The Continuous Integration pipeline should run on every commit or push. Unlike Continuous Delivery, Continuous Integration does not have a clearly defined goal of that pipeline. Saying that one application integrates with others does not tell us a lot about its production readiness. We do not know how much more work is required to get to the stage when the code can be delivered to production. All we are striving for is the knowledge that a commit did not break any of the existing tests. Nevertheless, CI is a vast improvement when done right. In many cases, it is a very hard practice to implement, but once everyone is comfortable with it, the results are often very impressive.

Integration tests need to be committed together with the implementation code, if not before. To gain maximum benefits, we should write tests in Test-Driven Development (TDD) fashion. That way, not only that tests are ready for commit together with implementation, but we know that they are not faulty and would not pass no matter what we do. There are many other benefits TDD brings to the table and, if you haven't already, I strongly recommend to adopt it. You might want to consult the Test-Driven Development (http://technologyconversations.com/category/test-driven-development/) section of the Technology Conversations (http://technologyconversations.com/) blog.
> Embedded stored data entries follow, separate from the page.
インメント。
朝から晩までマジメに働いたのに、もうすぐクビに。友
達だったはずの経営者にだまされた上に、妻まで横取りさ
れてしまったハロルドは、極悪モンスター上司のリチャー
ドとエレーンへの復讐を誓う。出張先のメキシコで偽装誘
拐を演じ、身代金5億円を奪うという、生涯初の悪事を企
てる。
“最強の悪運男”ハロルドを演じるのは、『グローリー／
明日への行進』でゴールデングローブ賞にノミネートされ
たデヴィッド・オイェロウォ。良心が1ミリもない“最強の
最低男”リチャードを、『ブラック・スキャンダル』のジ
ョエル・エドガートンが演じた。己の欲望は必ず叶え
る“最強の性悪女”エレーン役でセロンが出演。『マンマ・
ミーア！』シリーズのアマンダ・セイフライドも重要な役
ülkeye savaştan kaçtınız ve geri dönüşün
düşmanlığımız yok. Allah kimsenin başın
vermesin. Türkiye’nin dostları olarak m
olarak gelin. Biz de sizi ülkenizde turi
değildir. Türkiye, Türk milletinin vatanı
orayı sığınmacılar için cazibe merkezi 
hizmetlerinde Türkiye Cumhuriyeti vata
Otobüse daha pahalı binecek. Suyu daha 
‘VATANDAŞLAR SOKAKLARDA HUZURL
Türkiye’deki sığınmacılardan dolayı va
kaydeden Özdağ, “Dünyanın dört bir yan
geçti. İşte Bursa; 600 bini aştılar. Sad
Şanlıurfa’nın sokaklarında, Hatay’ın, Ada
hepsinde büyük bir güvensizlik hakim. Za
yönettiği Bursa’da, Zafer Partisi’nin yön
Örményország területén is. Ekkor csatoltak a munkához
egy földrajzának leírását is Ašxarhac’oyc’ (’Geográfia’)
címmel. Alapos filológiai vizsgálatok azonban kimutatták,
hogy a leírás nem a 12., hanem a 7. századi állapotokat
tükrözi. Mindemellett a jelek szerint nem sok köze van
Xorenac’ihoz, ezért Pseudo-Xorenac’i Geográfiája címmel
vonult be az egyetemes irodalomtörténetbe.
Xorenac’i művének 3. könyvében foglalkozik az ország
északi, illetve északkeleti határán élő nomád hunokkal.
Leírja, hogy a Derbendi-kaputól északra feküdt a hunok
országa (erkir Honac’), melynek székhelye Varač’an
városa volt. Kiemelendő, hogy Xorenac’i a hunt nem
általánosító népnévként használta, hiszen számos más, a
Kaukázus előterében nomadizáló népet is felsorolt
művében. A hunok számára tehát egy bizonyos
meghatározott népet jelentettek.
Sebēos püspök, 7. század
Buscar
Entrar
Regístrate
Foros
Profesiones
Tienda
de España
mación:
Tests are not the only CI prerequisite. One of the most important rules is that when the pipeline fails, fixing the problem has higher priority than any other task. If this action is postponed, next executions of the pipeline will fail as well. People will start ignoring the failure notifications and, slowly, CI process will begin losing its purpose. The sooner we fix the problem discovered during the execution of the CI pipeline, the better we are. If corrective action is taken immediately, knowledge about the potential cause of the problem is still fresh (after all, it's been only a few minutes between the commit and the failure notification) and fixing it should be trivial.